Task details:
Filter the entries below, keeping every line that has the word "resolution".

Stored records:

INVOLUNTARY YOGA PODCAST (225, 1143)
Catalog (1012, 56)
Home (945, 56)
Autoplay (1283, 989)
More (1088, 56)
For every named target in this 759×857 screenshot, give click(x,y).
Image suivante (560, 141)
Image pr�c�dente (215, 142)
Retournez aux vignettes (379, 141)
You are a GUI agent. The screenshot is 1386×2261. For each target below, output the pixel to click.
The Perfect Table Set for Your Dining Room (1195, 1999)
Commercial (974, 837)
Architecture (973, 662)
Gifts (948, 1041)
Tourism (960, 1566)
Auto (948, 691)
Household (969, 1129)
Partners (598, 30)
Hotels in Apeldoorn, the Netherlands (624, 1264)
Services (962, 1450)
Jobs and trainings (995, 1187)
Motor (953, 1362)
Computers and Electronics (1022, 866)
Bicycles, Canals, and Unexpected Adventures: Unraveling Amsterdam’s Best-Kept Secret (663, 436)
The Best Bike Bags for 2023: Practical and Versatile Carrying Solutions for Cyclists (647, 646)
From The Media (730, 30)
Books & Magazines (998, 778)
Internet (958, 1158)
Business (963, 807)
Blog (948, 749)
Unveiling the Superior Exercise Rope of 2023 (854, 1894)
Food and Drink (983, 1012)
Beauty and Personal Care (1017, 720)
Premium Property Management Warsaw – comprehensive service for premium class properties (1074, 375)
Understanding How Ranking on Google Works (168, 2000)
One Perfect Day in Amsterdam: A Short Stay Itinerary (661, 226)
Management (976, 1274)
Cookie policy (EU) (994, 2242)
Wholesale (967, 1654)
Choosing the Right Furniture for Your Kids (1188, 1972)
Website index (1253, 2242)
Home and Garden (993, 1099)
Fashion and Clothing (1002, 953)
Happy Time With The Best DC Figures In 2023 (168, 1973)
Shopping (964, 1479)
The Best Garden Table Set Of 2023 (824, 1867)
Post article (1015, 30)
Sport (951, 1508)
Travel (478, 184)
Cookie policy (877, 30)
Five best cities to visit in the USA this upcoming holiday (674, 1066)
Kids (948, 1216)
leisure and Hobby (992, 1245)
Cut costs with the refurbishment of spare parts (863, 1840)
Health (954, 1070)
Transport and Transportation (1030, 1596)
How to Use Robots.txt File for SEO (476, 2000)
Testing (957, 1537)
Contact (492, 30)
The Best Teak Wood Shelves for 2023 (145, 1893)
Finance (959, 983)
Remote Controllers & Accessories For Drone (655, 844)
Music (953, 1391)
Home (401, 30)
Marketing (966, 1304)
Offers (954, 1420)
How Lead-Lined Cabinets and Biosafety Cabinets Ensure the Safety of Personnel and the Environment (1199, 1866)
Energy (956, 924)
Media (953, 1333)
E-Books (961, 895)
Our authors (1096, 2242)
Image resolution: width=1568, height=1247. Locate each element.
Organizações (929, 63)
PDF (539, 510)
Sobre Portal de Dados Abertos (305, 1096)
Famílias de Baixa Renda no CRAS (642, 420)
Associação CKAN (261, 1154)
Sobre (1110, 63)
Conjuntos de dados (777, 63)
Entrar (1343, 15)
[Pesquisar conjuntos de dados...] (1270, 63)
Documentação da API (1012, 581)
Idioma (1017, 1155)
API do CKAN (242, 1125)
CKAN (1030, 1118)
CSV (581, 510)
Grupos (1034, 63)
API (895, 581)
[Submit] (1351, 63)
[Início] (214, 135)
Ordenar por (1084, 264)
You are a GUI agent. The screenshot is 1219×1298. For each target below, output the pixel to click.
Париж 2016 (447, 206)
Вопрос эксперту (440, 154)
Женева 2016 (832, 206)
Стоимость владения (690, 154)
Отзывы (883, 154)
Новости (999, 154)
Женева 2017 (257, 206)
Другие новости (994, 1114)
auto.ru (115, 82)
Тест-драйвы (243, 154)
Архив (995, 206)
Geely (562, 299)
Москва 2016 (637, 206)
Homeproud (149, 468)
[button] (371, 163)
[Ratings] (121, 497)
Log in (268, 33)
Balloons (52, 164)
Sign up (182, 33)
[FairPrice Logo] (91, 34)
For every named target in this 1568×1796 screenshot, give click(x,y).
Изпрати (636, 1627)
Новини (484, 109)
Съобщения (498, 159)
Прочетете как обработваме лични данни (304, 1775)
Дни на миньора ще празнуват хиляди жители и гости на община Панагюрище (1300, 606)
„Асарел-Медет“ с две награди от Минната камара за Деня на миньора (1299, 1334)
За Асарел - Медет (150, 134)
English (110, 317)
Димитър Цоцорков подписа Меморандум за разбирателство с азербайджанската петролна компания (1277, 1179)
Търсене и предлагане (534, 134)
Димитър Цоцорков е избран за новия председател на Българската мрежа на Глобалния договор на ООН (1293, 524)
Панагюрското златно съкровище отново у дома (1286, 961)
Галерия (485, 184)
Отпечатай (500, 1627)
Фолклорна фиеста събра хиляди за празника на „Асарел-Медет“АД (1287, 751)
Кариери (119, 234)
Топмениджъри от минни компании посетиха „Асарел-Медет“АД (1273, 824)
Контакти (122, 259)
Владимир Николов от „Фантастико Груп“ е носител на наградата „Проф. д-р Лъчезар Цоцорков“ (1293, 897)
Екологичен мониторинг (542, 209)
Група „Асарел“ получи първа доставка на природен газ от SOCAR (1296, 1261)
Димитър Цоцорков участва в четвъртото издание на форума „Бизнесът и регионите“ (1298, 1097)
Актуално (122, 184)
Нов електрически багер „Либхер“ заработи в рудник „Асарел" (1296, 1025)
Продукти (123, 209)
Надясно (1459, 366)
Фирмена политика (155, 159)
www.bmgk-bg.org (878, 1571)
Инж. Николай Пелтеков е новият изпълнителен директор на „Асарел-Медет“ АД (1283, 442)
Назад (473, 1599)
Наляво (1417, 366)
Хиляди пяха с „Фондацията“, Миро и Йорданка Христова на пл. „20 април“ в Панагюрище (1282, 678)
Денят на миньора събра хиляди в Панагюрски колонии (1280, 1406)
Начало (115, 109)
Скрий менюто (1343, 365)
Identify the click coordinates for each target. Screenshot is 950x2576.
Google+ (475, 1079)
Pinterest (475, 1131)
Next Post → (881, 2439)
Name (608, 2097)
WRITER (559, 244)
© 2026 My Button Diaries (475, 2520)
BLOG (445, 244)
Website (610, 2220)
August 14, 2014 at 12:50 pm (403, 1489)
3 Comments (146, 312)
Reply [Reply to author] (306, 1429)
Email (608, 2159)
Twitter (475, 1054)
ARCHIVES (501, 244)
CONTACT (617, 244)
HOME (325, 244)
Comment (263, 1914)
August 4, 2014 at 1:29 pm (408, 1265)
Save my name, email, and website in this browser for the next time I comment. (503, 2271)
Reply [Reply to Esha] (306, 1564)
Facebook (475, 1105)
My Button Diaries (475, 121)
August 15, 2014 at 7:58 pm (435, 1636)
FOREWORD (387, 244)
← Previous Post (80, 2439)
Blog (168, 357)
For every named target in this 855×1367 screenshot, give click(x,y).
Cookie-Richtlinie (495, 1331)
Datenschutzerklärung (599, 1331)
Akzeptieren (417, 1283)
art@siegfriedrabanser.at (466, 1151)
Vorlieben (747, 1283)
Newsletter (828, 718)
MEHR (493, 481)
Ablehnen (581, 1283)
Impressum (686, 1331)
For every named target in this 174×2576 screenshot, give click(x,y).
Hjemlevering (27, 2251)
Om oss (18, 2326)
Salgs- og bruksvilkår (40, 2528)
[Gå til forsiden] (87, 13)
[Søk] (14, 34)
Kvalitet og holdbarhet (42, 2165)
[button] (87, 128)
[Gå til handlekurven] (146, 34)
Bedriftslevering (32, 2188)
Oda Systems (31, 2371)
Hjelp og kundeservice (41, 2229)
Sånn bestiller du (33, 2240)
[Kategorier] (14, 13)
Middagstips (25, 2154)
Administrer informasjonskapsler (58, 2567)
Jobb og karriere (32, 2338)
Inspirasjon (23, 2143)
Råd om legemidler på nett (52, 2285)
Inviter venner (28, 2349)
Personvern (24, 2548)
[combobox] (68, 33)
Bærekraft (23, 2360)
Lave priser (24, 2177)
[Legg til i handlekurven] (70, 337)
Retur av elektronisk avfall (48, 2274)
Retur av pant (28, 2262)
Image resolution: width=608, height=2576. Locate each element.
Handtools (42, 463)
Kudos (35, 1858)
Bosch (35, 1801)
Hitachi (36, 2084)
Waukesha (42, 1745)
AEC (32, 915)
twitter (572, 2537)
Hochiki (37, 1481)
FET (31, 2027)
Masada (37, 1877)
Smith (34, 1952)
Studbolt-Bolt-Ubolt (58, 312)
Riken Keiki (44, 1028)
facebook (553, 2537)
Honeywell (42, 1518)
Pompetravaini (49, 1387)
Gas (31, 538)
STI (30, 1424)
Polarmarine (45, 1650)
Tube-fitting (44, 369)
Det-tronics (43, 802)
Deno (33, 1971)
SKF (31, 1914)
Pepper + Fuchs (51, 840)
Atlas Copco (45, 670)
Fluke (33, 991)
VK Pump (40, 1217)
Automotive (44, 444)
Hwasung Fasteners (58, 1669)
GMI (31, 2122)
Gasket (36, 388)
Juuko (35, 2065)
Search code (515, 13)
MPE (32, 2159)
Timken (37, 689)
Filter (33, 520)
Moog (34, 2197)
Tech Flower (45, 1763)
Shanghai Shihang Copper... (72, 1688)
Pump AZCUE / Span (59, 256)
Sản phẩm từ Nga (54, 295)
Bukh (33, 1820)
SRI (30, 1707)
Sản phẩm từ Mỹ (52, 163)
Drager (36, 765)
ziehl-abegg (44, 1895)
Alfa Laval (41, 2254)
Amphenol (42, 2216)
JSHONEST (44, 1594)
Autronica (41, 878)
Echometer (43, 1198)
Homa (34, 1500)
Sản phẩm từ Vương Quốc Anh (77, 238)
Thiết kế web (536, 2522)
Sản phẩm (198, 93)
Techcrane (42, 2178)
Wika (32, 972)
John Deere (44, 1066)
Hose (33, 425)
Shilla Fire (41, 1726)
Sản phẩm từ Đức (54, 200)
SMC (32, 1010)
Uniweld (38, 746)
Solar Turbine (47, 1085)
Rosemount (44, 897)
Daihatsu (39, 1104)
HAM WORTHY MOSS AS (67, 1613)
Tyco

Response to this task:
Image resolution: width=1568, height=1247. Locate each element.
Image resolution: width=608, height=2576. Locate each element.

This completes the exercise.